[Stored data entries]
⟨

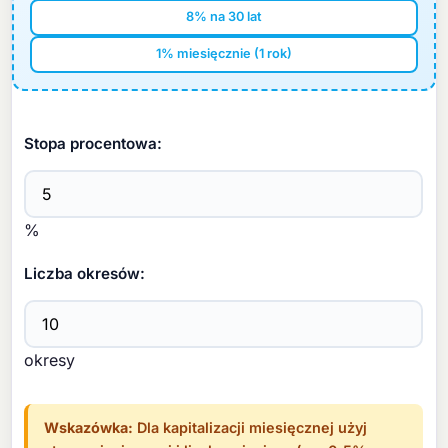
8% na 30 lat
1% miesięcznie (1 rok)
Stopa procentowa:
%
Liczba okresów:
okresy
Wskazówka:
Dla kapitalizacji miesięcznej użyj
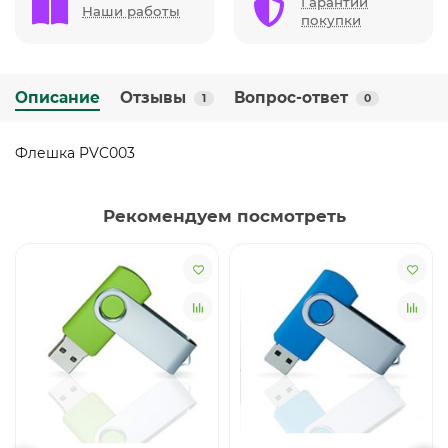
Гарантии
Наши работы
покупки
Описание
Отзывы
Вопрос-ответ
1
0
Флешка PVC003
Рекомендуем посмотреть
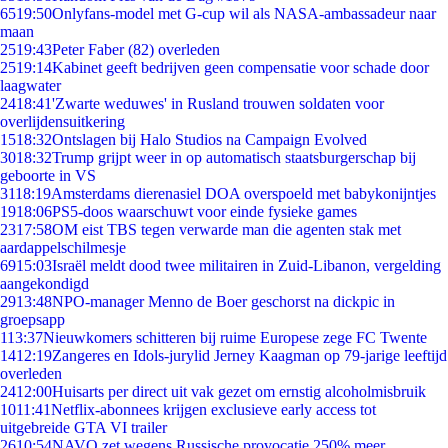
65
19:50
Onlyfans-model met G-cup wil als NASA-ambassadeur naar
maan
25
19:43
Peter Faber (82) overleden
25
19:14
Kabinet geeft bedrijven geen compensatie voor schade door
laagwater
24
18:41
'Zwarte weduwes' in Rusland trouwen soldaten voor
overlijdensuitkering
15
18:32
Ontslagen bij Halo Studios na Campaign Evolved
30
18:32
Trump grijpt weer in op automatisch staatsburgerschap bij
geboorte in VS
31
18:19
Amsterdams dierenasiel DOA overspoeld met babykonijntjes
19
18:06
PS5-doos waarschuwt voor einde fysieke games
23
17:58
OM eist TBS tegen verwarde man die agenten stak met
aardappelschilmesje
69
15:03
Israël meldt dood twee militairen in Zuid-Libanon, vergelding
aangekondigd
29
13:48
NPO-manager Menno de Boer geschorst na dickpic in
groepsapp
1
13:37
Nieuwkomers schitteren bij ruime Europese zege FC Twente
14
12:19
Zangeres en Idols-jurylid Jerney Kaagman op 79-jarige leeftijd
overleden
24
12:00
Huisarts per direct uit vak gezet om ernstig alcoholmisbruik
10
11:41
Netflix-abonnees krijgen exclusieve early access tot
uitgebreide GTA VI trailer
26
10:54
NAVO zet wegens Russische provocatie 250% meer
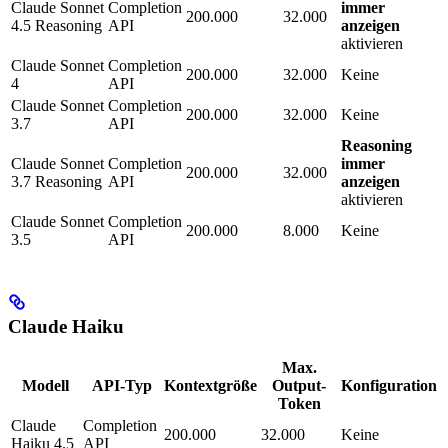
Claude Sonnet
Completion
immer
200.000
32.000
4.5 Reasoning
API
anzeigen
aktivieren
Claude Sonnet
Completion
200.000
32.000
Keine
4
API
Claude Sonnet
Completion
200.000
32.000
Keine
3.7
API
Reasoning
Claude Sonnet
Completion
immer
200.000
32.000
3.7 Reasoning
API
anzeigen
aktivieren
Claude Sonnet
Completion
200.000
8.000
Keine
3.5
API
Claude Haiku
Max.
Modell
API-Typ
Kontextgröße
Output-
Konfiguration
Token
Claude
Completion
200.000
32.000
Keine
Haiku 4.5
API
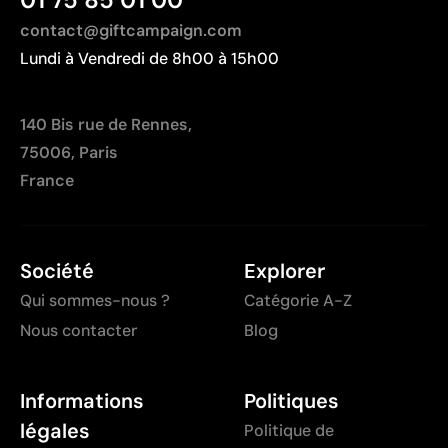
dégradés
contact@giftcampaign.com
Lundi à Vendredi de 8h00 à 15h00
140 Bis rue de Rennes,
75006, Paris
France
Société
Explorer
Qui sommes-nous ?
Catégorie A-Z
Nous contacter
Blog
Informations
Politiques
légales
Politique de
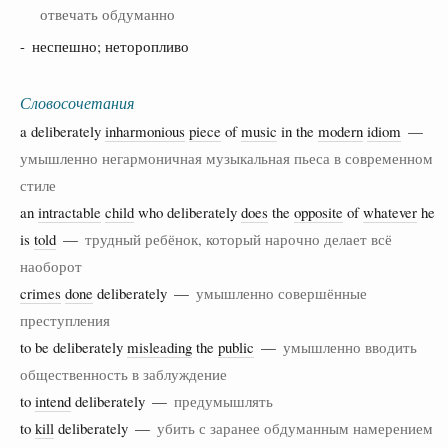
отвечать обдуманно
- неспешно; неторопливо
Словосочетания
a deliberately
inharmonious
piece
of
music
in the
modern
idiom
—
умышленно негармоничная музыкальная пьеса в современном
стиле
an
intractable
child
who deliberately
does
the
opposite
of
whatever
he
is
told
—
трудный ребёнок, который нарочно делает всё
наоборот
crimes
done
deliberately —
умышленно совершённые
преступления
to be deliberately
misleading
the
public
—
умышленно вводить
общественность в заблуждение
to
intend
deliberately —
предумышлять
to
kill
deliberately —
убить с заранее обдуманным намерением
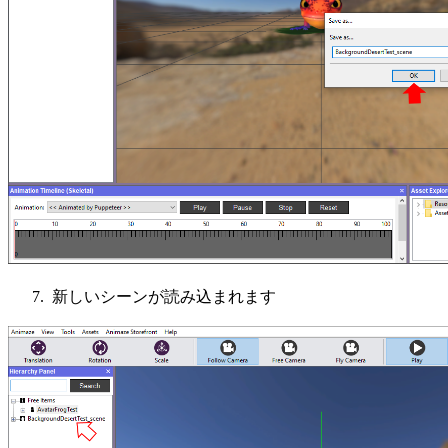
新しいシーンが読み込まれます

⟩

● Task
If a line contains the word "умышленно", it counts; say how many such lines there are in the data above, and nothing else.

● Written reply
3